I need to setup an environment made up of multiple MTAs to accept incoming mail, in load balance configuration. One of the requirements is bandwidth quotas for sasl users; due to the fact that we can't predict which server the user will submit mail to, every MTA must perform policy delegation against one single backend. What is the best way to accomplish this task? I thought about 2 possibilities:1) x MTAs + x policyd daemons (one for every MTA server) + 1 external db 2) x MTAs + 1 external policyd daemon (used by all MTAs) + 1 external db
Both of these should work. The load levels really depend on how complex policies you setup, how many of them ... etc.
I personally would start off with 1 policyd server and monitor the CPU usage, should policyd be munching quite a chunk one may want to try optimize the policies or maybe even put a policyd instance on each machine.

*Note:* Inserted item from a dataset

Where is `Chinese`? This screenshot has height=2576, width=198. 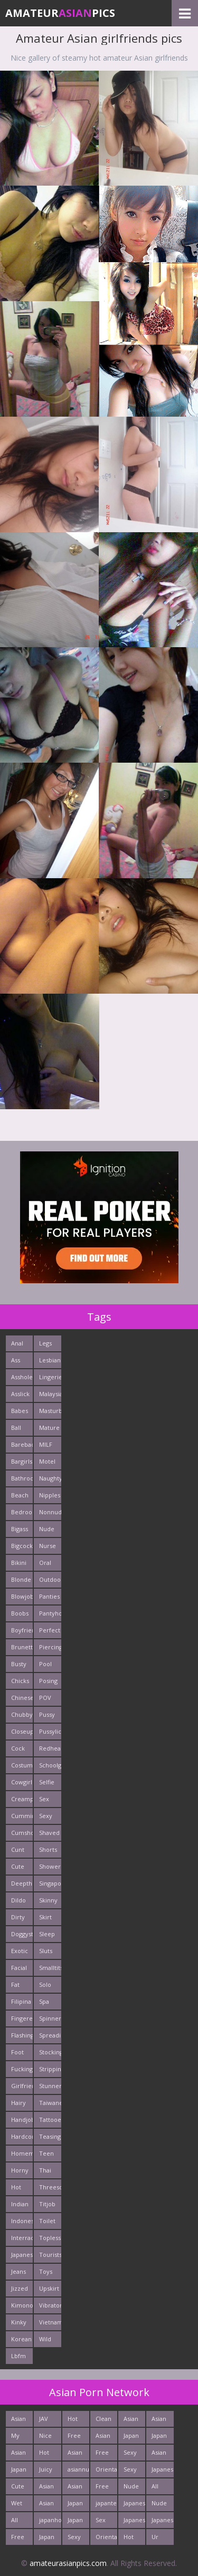 Chinese is located at coordinates (22, 1698).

AFAIK, possibility n.1 could lead to a race condition on the db: each policyd daemon could overwrite results previously written by others about the current cumulative size of mail submitted by a user. Am I right?
As far as I recall this *could* affect only an insert, not an update. The chances are you'll get a mail from the same sender, to the same recipient from the same IP both at the exact instant on 2 servers is rather remotely. One instance may generate a DEFER due to a DB insert error.
If so, is possibility n.2 the only viable option? How will a single policyd daemon deal with the load of multiple (let's say 5) high-traffic (>20.000 mail/day/mta) MTAs? Of course I'll set the number of policyd concurrent threads accurately.
It really depends on how complex your rules are as per above, I'd try it out if I were you with 1 server and see how the load goes. I don't foresee a problem, on a pretty standard install with about 1M message a day I've seen a policyd server run with maybe 5% CPU on a dual Xeon with 4Gb RAM.